Então esse não é o bolsa-família que nós queremos. Nós queremos um Bolsa Família que seja investimento e não despesa, a preparação da mão de obra para a inserção no mercado de trabalho. E depois da carteira de trabalho assinada, nós manteremos ainda por dois anos o Bolsa Família, para que esse trabalhador tenha a segurança de que, se eventualmente o seu emprego não der certo, ele não estará na rua da amargura.
Portanto essa é a nossa proposta, porque um país pobre, com 52 milhões abaixo da pobreza, não pode abrir mão de programas sociais dessa natureza para socorrer enquanto o governo não oferece oportunidade, porque a melhor forma de combater a pobreza é oferecer oportunidade. E a grande oportunidade é o emprego”, afirmou
O candidato falou também sobre a discussão de armar a população. “Aí vem a inversão de valores, porque ao invés de nós discutirmos uma política de Estado e Segurança Pública, ficam colocando na pauta uma discussão menor, que é se deve armar ou não armar.
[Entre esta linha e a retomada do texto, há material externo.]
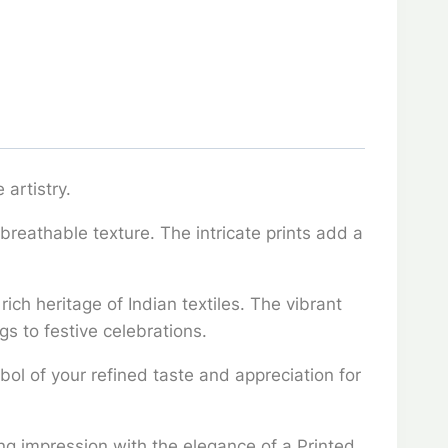
 artistry.
 breathable texture. The intricate prints add a
ich heritage of Indian textiles. The vibrant
gs to festive celebrations.
mbol of your refined taste and appreciation for
ing impression with the elegance of a Printed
Já houve um plebiscito e esse assunto já foi decido pelo povo brasileiro, 62% opta pela venda de armas e nós temos de respeitar.
Ou nós respeitamos a soberania popular e respeitamos as leis do país ou não vamos encenar mais que estamos sob regida de um Estado de direito democrático. Agora, cabe ao Estado oferecer segurança à população, o cidadão tem o direito sim de portar arma se ele desejar, se achar conveniente, mas é obrigação do Estado oferecer segurança”, disse.
Para resolver o problema de segurança pública, Dias disse que vai aumentar o poder de fogo dos policiais.“Nós temos que armar os policiais com armamento pesado, porque hoje quem tem armamento pesado é o bandido. Nesta guerra de policiais e bandidos, tem que vencer o policial. E nós vamos no governo entregar aos policias brasileiros armamento pesado, para que essa guerra contra a violência tenha a vitória das instituições policias e do povo brasileiro”, falou.
Em relação ao reajuste do Judiciário, o candidato disse que, considerando a situação financeira do país, o aumento na folha salarial dos juízes do Supremo Tribunal Federal é inadequado. “Nosso propósito é acabar com o privilégio das autoridades. Em relação a salário, impor rigor no teto salarial, ninguém pode ganhar mais que o teto constitucional. Esse reajuste é descabido, num momento que o Brasil vive uma crise de profundida não se admite esse tipo de reajuste”, afirmou.